### Input records
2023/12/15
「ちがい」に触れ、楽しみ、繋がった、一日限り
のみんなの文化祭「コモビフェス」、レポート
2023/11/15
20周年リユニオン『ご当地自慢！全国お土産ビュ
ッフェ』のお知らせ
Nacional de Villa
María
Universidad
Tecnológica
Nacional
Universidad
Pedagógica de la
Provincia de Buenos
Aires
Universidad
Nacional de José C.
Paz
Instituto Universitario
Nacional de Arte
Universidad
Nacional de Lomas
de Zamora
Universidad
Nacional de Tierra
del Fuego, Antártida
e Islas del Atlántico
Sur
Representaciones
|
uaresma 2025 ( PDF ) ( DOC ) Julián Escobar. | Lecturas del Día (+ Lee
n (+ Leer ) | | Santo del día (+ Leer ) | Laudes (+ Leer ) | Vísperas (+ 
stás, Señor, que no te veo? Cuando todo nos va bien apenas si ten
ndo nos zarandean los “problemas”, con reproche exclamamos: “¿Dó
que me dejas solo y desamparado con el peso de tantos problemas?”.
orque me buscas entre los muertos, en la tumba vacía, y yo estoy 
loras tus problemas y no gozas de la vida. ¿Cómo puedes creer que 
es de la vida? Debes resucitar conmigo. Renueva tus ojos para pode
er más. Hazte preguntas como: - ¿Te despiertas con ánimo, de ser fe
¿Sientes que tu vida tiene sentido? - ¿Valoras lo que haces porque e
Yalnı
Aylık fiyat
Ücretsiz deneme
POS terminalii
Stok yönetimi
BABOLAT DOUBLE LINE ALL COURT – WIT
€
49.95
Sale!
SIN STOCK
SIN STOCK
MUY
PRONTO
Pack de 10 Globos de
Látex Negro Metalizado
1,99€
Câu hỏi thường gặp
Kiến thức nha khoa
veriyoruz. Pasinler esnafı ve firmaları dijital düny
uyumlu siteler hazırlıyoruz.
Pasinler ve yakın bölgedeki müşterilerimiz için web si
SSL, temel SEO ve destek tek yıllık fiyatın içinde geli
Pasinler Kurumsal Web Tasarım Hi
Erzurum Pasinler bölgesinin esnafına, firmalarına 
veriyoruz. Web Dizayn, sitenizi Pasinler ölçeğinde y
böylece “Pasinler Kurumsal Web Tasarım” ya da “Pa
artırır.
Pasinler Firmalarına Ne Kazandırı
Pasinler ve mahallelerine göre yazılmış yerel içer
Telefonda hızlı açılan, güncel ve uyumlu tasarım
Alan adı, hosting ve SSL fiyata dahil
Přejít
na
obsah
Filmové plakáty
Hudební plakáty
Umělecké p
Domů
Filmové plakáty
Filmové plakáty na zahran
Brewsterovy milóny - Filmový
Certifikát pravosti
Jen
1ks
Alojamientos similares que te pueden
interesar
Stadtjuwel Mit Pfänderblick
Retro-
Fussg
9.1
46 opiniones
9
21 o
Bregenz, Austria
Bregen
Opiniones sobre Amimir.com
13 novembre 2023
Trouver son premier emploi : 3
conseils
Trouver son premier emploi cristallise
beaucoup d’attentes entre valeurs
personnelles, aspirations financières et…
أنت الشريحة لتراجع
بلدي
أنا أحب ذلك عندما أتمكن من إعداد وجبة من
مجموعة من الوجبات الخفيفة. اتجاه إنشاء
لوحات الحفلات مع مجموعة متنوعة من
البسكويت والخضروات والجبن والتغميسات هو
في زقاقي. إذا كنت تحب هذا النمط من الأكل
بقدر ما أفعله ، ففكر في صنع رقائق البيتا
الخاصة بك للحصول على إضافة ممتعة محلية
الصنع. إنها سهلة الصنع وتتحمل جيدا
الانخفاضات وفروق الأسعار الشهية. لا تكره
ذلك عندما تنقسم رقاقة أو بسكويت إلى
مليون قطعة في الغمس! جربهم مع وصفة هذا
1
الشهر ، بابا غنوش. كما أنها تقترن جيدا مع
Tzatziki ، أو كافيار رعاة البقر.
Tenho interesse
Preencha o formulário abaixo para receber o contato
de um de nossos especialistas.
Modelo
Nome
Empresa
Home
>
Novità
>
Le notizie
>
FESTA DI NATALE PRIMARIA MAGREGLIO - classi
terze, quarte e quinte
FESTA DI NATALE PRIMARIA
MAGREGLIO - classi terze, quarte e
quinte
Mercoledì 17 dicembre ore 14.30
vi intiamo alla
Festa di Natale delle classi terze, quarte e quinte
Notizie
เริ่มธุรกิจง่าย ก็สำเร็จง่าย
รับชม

...

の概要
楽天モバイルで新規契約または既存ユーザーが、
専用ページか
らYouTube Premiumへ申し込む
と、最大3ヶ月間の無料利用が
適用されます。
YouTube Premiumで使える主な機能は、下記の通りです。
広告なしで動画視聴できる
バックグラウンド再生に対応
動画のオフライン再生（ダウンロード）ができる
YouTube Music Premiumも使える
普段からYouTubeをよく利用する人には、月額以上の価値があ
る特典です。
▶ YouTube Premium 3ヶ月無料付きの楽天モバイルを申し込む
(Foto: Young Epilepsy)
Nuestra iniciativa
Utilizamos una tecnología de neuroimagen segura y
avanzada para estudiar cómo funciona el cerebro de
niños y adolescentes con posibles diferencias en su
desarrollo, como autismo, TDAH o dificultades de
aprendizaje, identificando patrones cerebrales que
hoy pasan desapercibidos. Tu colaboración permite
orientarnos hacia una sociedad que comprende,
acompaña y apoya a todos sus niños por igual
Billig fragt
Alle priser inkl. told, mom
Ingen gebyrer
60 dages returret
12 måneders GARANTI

### Exercise directions
Extract each line from the entries above that contains the string "plakáty".

### Solved problem
Filmové plakáty
Hudební plakáty
Filmové plakáty
Filmové plakáty na zahran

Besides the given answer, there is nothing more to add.